Still waiting on a 2006 Centaur bb from Totalcycling for the SA MXL. After three weeks of waiting for that an other items they email after I'd paid them saying still waiting for stock to arrive. Very bad service in my book.


----------



## cannibal (Dec 3, 2004)

Marz said:


> Sorry, not my score. I just thought it was such a low price for a legendary bike. I am amazed at what s/h frames fetch on ebay.
> 
> Still waiting on a 2006 Centaur bb from Totalcycling for the SA MXL. After three weeks of waiting for that an other items they email after I'd paid them saying still waiting for stock to arrive. Very bad service in my book.


Marz,
When I waited tables in a restaurant for a living, I told customers, " how can you complain about the service when there isn't any." It was an ice breaker, and for the moment, worked well to get the job done.

Regarding to waiting for specific stock to arrive, I can feel your pain without mentioning further details

I'm looking forward to reading your comments positive or negative regarding the Legendary MXL,. Personally, I feel it lives up to its name and beyond. I hope you experience the same thoughts and feelings, excluding the weight of the frame and fork.


----------



## r_mutt (Aug 8, 2007)

i was considering bidding on that, but two things threw me off: when i asked for measurements, he gave me -to confirm SIZE: 53, Seat Tube (C-C) 54cm, Top Tube (C-C) 55cm. 

since when does a 53 bike have a 54 ST and a 55 TT? 

i also think it was used more than i'd want a used frame to be. pictures always tell a much rosier story. it was 1 size too large any way. 

do you think that was a good price?


----------



## Marz (May 14, 2006)

r_mutt, it would have been perfect for you if it was your size at that price. For $400? I'd say as a race bike, you wouldn't suffer financially if you crashed it.


----------



## r_mutt (Aug 8, 2007)

Marz said:


> r_mutt, it would have been perfect for you if it was your size at that price. For $400? I'd say as a race bike, you wouldn't suffer financially if you crashed it.

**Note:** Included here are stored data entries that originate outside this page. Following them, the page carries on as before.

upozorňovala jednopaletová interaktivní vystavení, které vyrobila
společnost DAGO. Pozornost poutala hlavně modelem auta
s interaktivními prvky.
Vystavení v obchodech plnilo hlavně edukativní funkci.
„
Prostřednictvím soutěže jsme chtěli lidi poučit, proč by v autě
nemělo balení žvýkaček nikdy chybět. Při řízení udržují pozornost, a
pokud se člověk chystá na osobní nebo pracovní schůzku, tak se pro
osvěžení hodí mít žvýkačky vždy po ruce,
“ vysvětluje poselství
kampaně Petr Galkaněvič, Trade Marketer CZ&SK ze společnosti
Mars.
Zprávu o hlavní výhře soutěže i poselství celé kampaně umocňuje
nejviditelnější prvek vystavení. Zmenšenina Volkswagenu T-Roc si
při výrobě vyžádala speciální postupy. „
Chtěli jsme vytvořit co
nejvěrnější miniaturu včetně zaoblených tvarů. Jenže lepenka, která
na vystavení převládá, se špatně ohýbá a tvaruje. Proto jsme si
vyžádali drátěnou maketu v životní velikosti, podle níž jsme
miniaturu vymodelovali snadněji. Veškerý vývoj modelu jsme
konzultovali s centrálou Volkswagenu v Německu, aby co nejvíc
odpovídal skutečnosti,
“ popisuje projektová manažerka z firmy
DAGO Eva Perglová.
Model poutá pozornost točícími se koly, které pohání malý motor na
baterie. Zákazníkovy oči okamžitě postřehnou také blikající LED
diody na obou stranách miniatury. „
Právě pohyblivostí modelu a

arrrg! i'm hoping that it was indeed a 55 TT length- about 1-2 cm too large for me- that way, i don't feel so badly about not bidding on it. yes, it's true, i was looking at the bike as a racebike. 

what a great price though, but it was just a hair too big, and i'm done with buying bikes that are not exactly my size- especially for a race bike. 



:thumbsup:


----------